In deze zaak heeft het Gerecht in Ambtenarenzaken van Aruba, Curaçao, Sint Maarten en van Bonaire, Sint Eustatius en Saba op 20 januari 2020 uitspraak gedaan over de inhouding van salaris van klaagster, een ambtenaar die werkzaam is als hoofd van het Bureau Multidisciplinair Centrum (BMC). De inhouding van Afl. 5.095 vond plaats wegens ongeoorloofd verzuim in de periode van 3 september 2018 tot en met 23 september 2018. Klaagster had op 11 december 2018 bezwaar ingediend tegen deze inhouding, nadat er eerder een besluit was genomen door de minister van Onderwijs, Wetenschap en Duurzame Ontwikkeling om haar functie te wijzigen en haar te verplichten een andere rol te vervullen.
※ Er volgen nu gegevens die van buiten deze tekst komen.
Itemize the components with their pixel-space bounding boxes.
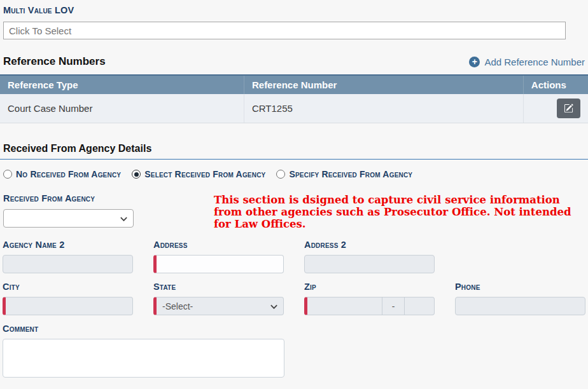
state-select[interactable]: -Select- <box>153 297 284 315</box>
zip-field: Zip - <box>304 282 435 315</box>
comment-field: Comment <box>3 324 588 378</box>
col-header-actions: Actions <box>523 75 588 94</box>
col-header-reference-type: Reference Type <box>0 75 244 94</box>
grid-spacer <box>455 240 585 273</box>
multi-value-lov-label: Multi Value LOV <box>3 5 588 15</box>
table-row: Court Case Number CRT1255 <box>0 94 588 123</box>
col-header-reference-number: Reference Number <box>244 75 523 94</box>
add-reference-number-label: Add Reference Number <box>484 57 585 67</box>
agency-name-2-label: Agency Name 2 <box>3 240 133 250</box>
agency-name-2-input[interactable] <box>3 255 133 273</box>
address-input[interactable] <box>153 255 284 273</box>
zip-input-group: - <box>304 297 435 315</box>
zip-ext-input[interactable] <box>405 297 434 315</box>
cell-reference-number: CRT1255 <box>244 94 523 123</box>
section-note: This section is dsigned to capture civil… <box>214 193 571 230</box>
section-divider <box>0 159 588 160</box>
selected-value: -Select- <box>162 301 193 311</box>
state-label: State <box>153 282 284 292</box>
zip-input[interactable] <box>307 297 382 315</box>
received-from-agency-select[interactable] <box>3 209 134 228</box>
comment-textarea[interactable] <box>3 339 284 378</box>
address-2-field: Address 2 <box>304 240 435 273</box>
phone-field: Phone <box>455 282 585 315</box>
agency-select-row: Received From Agency This section is dsi… <box>3 193 585 230</box>
chevron-down-icon <box>120 215 128 225</box>
reference-numbers-header: Reference Numbers + Add Reference Number <box>3 55 585 68</box>
multi-value-lov-section: Multi Value LOV <box>3 5 588 39</box>
radio-unselected-icon <box>276 170 285 179</box>
pencil-square-icon <box>564 104 573 113</box>
radio-selected-icon <box>132 170 141 179</box>
agency-radio-group: No Received From Agency Select Received … <box>3 169 585 179</box>
note-line: for Law Offices. <box>214 218 571 230</box>
radio-unselected-icon <box>3 170 12 179</box>
plus-circle-icon: + <box>469 57 480 67</box>
cell-reference-type: Court Case Number <box>0 94 244 123</box>
edit-row-button[interactable] <box>557 99 580 118</box>
address-2-label: Address 2 <box>304 240 435 250</box>
address-2-input[interactable] <box>304 255 435 273</box>
radio-label: No Received From Agency <box>16 169 121 179</box>
city-field: City <box>3 282 133 315</box>
agency-name-2-field: Agency Name 2 <box>3 240 133 273</box>
phone-input[interactable] <box>455 297 585 315</box>
radio-no-received-from-agency[interactable]: No Received From Agency <box>3 169 121 179</box>
form-page: Multi Value LOV Reference Numbers + Add … <box>0 0 588 389</box>
zip-separator: - <box>382 297 405 315</box>
reference-numbers-title: Reference Numbers <box>3 55 106 68</box>
address-label: Address <box>153 240 284 250</box>
comment-label: Comment <box>3 324 588 334</box>
chevron-down-icon <box>270 303 278 313</box>
received-from-agency-field: Received From Agency <box>3 193 214 228</box>
radio-label: Select Received From Agency <box>144 169 265 179</box>
radio-select-received-from-agency[interactable]: Select Received From Agency <box>132 169 265 179</box>
radio-specify-received-from-agency[interactable]: Specify Received From Agency <box>276 169 412 179</box>
reference-numbers-table: Reference Type Reference Number Actions … <box>0 74 588 123</box>
address-field: Address <box>153 240 284 273</box>
note-line: This section is dsigned to capture civil… <box>214 194 571 206</box>
radio-label: Specify Received From Agency <box>289 169 412 179</box>
zip-label: Zip <box>304 282 435 292</box>
phone-label: Phone <box>455 282 585 292</box>
received-from-agency-label: Received From Agency <box>3 193 214 203</box>
state-field: State -Select- <box>153 282 284 315</box>
city-input[interactable] <box>3 297 133 315</box>
cell-actions <box>523 94 588 123</box>
agency-fields-grid: Agency Name 2 Address Address 2 City Sta… <box>3 240 588 315</box>
multi-value-lov-input[interactable] <box>3 22 566 39</box>
note-line: from other agencies such as Prosecutor O… <box>214 206 571 218</box>
received-from-agency-title: Received From Agency Details <box>3 143 585 154</box>
add-reference-number-link[interactable]: + Add Reference Number <box>469 57 585 67</box>
city-label: City <box>3 282 133 292</box>
table-header-row: Reference Type Reference Number Actions <box>0 75 588 94</box>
De feiten van de zaak tonen aan dat klaagster na een vakantieperiode niet terugkeerde naar haar werk en geen ziekmelding of verzoek om extra vakantiedagen indiende. De minister had haar eerder op de hoogte gesteld van de wijziging in haar functie, maar klaagster had hiertegen geen bezwaar gemaakt. Het gerecht oordeelde dat klaagster opzettelijk en in strijd met haar verplichtingen had nagelaten haar dienst te verrichten, wat de inhouding van haar salaris rechtvaardigde. De uitspraak van de voorzieningenrechter van 5 november 2018, die klaagster toestond haar werkzaamheden als hoofd van dienst te hervatten, kwam pas na de periode van ongeoorloofd verzuim.
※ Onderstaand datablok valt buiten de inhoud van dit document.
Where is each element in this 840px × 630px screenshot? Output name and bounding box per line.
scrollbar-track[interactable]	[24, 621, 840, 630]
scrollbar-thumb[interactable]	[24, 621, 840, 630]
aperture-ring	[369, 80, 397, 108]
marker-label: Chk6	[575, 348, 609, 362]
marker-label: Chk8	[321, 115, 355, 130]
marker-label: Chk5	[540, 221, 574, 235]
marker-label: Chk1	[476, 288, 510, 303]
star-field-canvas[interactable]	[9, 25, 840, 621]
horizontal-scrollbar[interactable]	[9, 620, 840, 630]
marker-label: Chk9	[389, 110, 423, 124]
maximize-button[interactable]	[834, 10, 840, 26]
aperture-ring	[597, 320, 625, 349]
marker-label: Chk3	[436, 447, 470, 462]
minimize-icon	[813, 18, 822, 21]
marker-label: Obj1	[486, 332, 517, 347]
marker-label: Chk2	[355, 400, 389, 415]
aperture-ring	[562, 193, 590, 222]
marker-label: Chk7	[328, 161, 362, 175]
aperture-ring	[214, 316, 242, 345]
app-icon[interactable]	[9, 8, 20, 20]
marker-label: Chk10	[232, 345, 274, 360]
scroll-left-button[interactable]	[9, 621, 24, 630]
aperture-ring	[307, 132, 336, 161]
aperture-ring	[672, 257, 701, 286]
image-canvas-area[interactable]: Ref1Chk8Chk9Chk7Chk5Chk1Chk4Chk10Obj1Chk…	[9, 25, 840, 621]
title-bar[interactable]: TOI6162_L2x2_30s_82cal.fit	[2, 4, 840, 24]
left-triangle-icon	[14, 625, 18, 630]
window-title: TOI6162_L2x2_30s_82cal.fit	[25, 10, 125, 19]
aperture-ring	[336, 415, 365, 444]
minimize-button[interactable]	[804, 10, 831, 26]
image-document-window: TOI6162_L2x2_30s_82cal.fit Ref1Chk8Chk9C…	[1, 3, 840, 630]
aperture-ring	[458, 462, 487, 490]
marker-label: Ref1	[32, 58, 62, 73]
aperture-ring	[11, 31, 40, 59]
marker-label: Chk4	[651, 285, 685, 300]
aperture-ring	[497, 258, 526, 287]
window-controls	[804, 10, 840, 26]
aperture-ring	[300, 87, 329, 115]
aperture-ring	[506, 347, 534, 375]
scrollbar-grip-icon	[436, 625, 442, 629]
Het gerecht verklaarde het bezwaar van klaagster ongegrond en bevestigde de bevoegdheid van de verweerder om het salaris in te houden op basis van artikel 17, tweede lid, van de Lma. De uitspraak werd gedaan door mr. A.J.H. van Suilen en is openbaar uitgesproken in aanwezigheid van de griffier. Klaagster en verweerder hebben de mogelijkheid om in hoger beroep te gaan tegen deze uitspraak.